According to the results of the cluster analysis and the ENMs, the species from groups 3 and 4 appear to be highly tolerant to soil salinity (Fig. 1). Species from Group 3 (Hilaria mutica, Sporobolus airoides, and Sporobolus flexuosus) are tolerant to sandy-alkaline soils while species from Group 4 (Distichlis spicata, Pappophorum bicolor, and Panicum hallii) are better adapted to clayey or silty alkaline soils. Thus, they can be selected as grass species with the potential to be used in future efforts of restoration of rangelands with alkaline soils. However, it is important to consider the type of alkalinity to which these species are adapted. According to the response curves of the ENMs, the maximum probability of habitat suitability for Sporobolus airoides, Sporobolus flexuosus, and Distichlis spicata occurs in soils with pH higher than 9 and sodium content higher than 10 mEq/l, whereas the maximum probability of habitat suitability for Panicum hallii is in areas with soil pH from 7.9 to 8.5 and sodium content of around 5 mEq/l (Fig. 4). Therefore, these species can be considered highly tolerant to soil sodicity. Meanwhile, Hilaria mutica and Pappophorum bicolor can be considered as adapted to calcareous soils but susceptible to sodicity. The maximum probability of habitat suitability for these species is also in soils with a pH higher than 9 and calcium content higher than 20 mEq/l (Fig. 4).

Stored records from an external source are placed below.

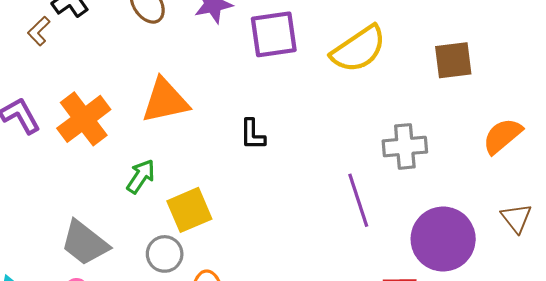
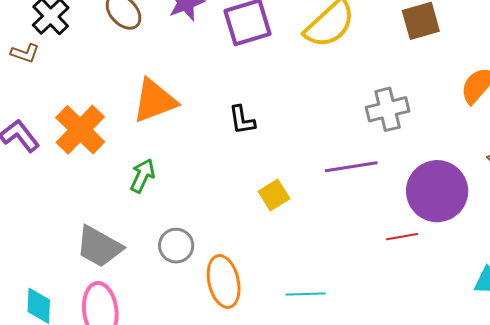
brown L-shape: (39, 31) -> (25, 53), turned -108
purple line: (358, 200) -> (351, 167), turned -72
yellow square: (189, 210) -> (274, 195), moved, size x0.7

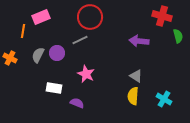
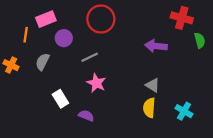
gray line: (80, 40) -> (90, 57), moved
purple circle: (57, 53) -> (64, 38), moved
white rectangle: (54, 88) -> (60, 99), turned 49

On the one hand, results from the ENMs revealed that elevation is an important factor for the environmental niche modeling of grass species (Table 1). It was the variable with the highest contribution for 28 of the 50 grass species evaluated. These results are in agreement with findings obtained in similar studies reporting elevation as one of the top contributing variables in grass species68,69,70. On the other hand, soil variables such as calcium and carbon content were the most important factors for the enviromental niche of three and one species, respectively. In addition, including soil data in the analyses allowed us to identify species highly adapted to sandy or clayey-alkaline soils (Groups 3 and 4). This is in accordance with previous studies, which stated that variables like elevation, soil pH, and soil texture could reveal patterns in suitability that cannot be inferred only from climate factors13,69. Accordingly, results from this study demonstrate the importance of including soil data in the environmental niche modeling of grass species.

Finally, it is important to note that, in this study the regularization multiplier was set as default. By doing so, the risk of overfitting may have increased and affected the robustness of MaxEnt models. This parameter helps mitigate overfitting by penalizing overly complex models, encouraging simpler and more generalized solutions71,72. Thus, the results of our models may be taken with the appropriate caution. We believe future research should explore the impact of different values of the regularization multiplier in environmental niche modeling, particularly in studies focused on identifying grass species with potential for rangelands restoration.

Conclusion

This study provided insights about the environmental tolerances of different grass species distributed in the rangelands of northern Mexico. That served to identify grass species with the potential to be used in the restoration of degraded grasslands, shrublands, or sites with alkaline soils; particularly, species not currently used, or commonly used in the past, in the restoration of rangelands in Mexico.

Ecologists, conservation planners, researchers, and range managers could use the outcomes and the predicted distribution maps as base information to triage restoration efforts. This can help to increase the probability of success of future rangelands restoration programs. This is of great importance since restorations are often costly in terms of financial investments and labor.